In [1]:
from IPython.core.display import HTML
display(HTML("<style>pre { white-space: pre !important; }</style>"))

Moving to an Incremental Pipeline in Delta Lake: Change Tracking
================================

This post shows how to use Change Tracking (todo link) in Delta Lake 2.0 to convert a batch pipeline to an incremental update pipeline. We'll cover two parts:

1. Capturing change tracking in a Delta Lake Merge job.
1. Converting a series of `join` operations to `merge` operations to produce a cheaper pipeline using incremental operations.

Setting Up a Scenario: 3 Tables
--------------------------------------

I've set up three tables:

1. Invoice
2. InvoiceItem
3. Product

The ground truth for these tables lives in a production system and is dumped to the data lake and merged into a delta lake table. The logic for this merge is given below.

In [2]:
import pyspark
from delta import *

builder = pyspark.sql.SparkSession.builder.appName("DeltaChangeFeedExample") \
    .config("spark.sql.extensions", "io.delta.sql.DeltaSparkSessionExtension")  \
    .config("spark.databricks.delta.properties.defaults.enableChangeDataFeed", "true")
    

sc = configure_spark_with_delta_pip(builder).getOrCreate()

In [3]:
# Day 0: Read the data and merge. This is just to get our tables set up. See Day 1 for a "normal" day.
products = sc.read.format("csv") \
                .option("header","true") \
                .load("./data/products/updates/day=0/") \
                .drop('_c0')

products.write.format("delta").save("./outputs/products")

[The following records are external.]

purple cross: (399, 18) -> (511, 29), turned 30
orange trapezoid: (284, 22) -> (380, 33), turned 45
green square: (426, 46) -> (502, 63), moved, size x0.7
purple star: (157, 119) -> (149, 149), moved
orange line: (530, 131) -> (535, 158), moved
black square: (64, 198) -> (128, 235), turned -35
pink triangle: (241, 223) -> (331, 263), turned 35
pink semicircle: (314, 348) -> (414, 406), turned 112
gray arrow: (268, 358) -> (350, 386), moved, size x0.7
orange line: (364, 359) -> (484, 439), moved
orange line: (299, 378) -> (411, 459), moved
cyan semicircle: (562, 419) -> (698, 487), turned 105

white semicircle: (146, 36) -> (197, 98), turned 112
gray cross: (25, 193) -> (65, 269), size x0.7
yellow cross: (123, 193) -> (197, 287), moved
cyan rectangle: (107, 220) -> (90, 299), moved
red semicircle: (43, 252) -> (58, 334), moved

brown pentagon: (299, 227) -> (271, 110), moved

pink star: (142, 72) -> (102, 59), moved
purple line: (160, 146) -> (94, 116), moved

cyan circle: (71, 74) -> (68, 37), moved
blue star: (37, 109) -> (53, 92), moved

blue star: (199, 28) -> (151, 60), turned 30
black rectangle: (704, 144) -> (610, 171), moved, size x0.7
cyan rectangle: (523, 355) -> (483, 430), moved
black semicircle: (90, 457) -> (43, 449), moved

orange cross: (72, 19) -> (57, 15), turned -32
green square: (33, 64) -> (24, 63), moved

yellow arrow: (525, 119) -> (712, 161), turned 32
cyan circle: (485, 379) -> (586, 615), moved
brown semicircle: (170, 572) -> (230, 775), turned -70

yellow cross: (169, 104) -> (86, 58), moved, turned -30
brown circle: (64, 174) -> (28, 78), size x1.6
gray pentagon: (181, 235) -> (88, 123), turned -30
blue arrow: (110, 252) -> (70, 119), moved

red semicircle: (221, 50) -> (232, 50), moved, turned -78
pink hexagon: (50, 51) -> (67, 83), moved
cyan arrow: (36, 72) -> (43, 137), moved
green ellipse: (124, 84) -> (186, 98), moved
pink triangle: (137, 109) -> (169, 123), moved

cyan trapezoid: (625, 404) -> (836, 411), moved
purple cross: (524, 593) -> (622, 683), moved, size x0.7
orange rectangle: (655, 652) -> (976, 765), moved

invoices = sc.read.format("csv") \
                .option("header","true") \
                .load("./data/invoice/updates/day=0/") \
                .drop('_c0')

invoices.write.format("delta").save("./outputs/invoices")

invoiceitems = sc.read.format("csv") \
                .option("header","true") \
                .load("./data/invoiceitems/updates/day=0/") \
                .drop('_c0')

invoiceitems.write.format("delta").save("./outputs/invoiceitems")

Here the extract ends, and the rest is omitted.